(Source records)
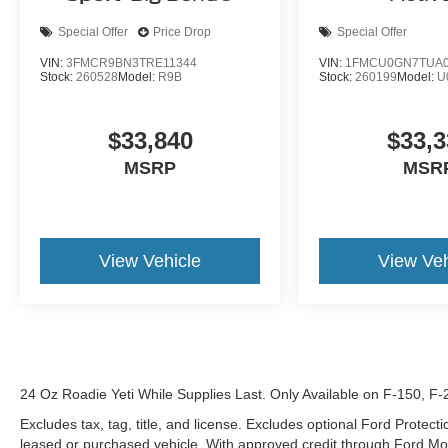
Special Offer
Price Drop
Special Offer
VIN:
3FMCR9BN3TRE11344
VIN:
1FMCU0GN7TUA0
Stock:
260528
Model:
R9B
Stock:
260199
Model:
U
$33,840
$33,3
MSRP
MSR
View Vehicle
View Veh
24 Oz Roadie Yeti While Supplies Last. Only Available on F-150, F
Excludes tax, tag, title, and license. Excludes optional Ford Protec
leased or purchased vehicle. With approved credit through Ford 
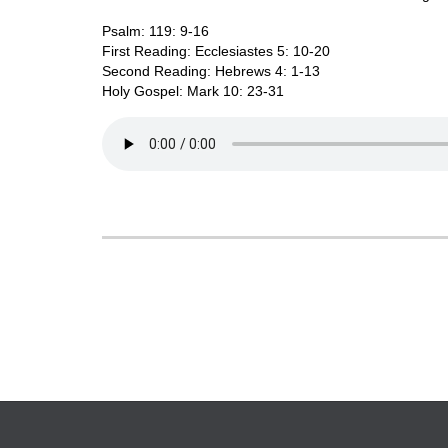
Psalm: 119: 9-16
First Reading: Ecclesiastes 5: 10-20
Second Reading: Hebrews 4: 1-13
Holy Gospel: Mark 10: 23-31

■ **TASK ITEM**: Read the entries above, then pull out the lines that include "Ford".

■ **RESULT FOR THIS EXERCISE**:
Excludes tax, tag, title, and license. Excludes optional Ford Protec
leased or purchased vehicle. With approved credit through Ford 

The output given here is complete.